Hal itu membuat dirinya panik dan langsung melarikan diri. Setelah kabur dan menjadi buron beberapa pekan, akhirnya tim Densus 88 Antiteror Polri membekuk Sopian di kediamannya di Jalan Pulo Mangga K RT 03 RW 04 Kelurahan Grogol, Kecamatan Limo, Depok, Senin (8/10/2012) malam.
Diberitakan sebelumnya, sebuah ledakan terjadi di Beji, Depok, Jawa Barat, Sabtu (8/9/2012) malam sekitar pukul 21.00 WIB. Belakangan diketahui, ledakan bom terkait penemuan bom di Jalan Terate VII, Tambora, Jakarta Barat Rabu (5/9/2012).
Muhammad Thoriq, pemilik bom, ternyata terlibat dalam ledakan bom di Depok. Hal tersebut terungkap setelah dia menyerahkan diri ke Pos Polisi Tambora, Minggu (9/9/2012).
Kemudian, Thoriq menunjukkan gudang perakitan bom di Bojonggede, Bogor, Senin (10/9/2012). Dari penelusuran tersebut, ditangkaplah Arif yang berperan sebagai pencari rumah kontrakan untuk sang perakit bom Anwar alias Wahyu Ristanto, yang sudah meninggal dunia akibat luka bakar hebat saat ledakan bom di Beji, Depok.

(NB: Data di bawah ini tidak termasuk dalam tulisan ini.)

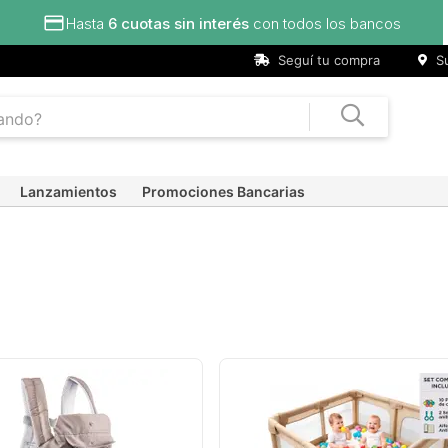
Hasta
6 cuotas sin interés
con todos los bancos
Seguí tu compra
Su
Lanzamientos
Promociones Bancarias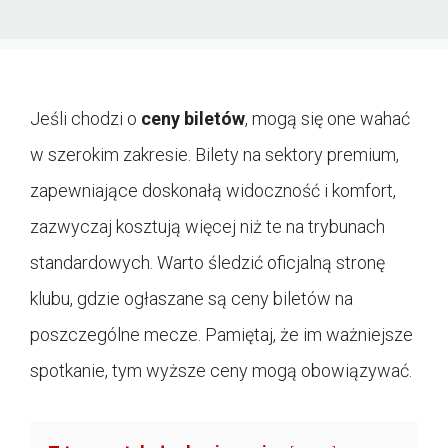
Jeśli chodzi o
ceny biletów
, mogą się one wahać
w szerokim zakresie. Bilety na sektory premium,
zapewniające doskonałą widoczność i komfort,
zazwyczaj kosztują więcej niż te na trybunach
standardowych. Warto śledzić oficjalną stronę
klubu, gdzie ogłaszane są ceny biletów na
poszczególne mecze. Pamiętaj, że im ważniejsze
spotkanie, tym wyższe ceny mogą obowiązywać.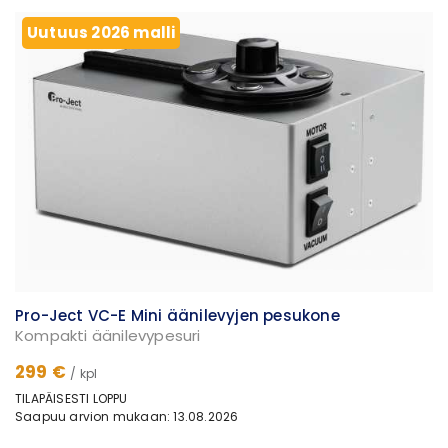
Uutuus 2026 malli
Pro-Ject VC-E Mini äänilevyjen pesukone
Kompakti äänilevypesuri
299 €
/ kpl
TILAPÄISESTI LOPPU
Saapuu arvion mukaan: 13.08.2026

Kemudian, pada Rabu (12/9/2012), Muhammad Yusuf alias Yusuf Rizaldi alias Abu Toto menyerahkan diri ke Polres Langkat, dan saat ini sudah berada bersama Densus 88 Antiteror Polri di Jakarta.
Yusuf diduga mengetahui tentang rencana teror yang disiapkan Thoriq cs. Ia merupakan orang yang menyewa tempat di Beji, yang dijadikan tempat pengobatan tradisional Yayasan Yatim Piatu Pondok Bidara.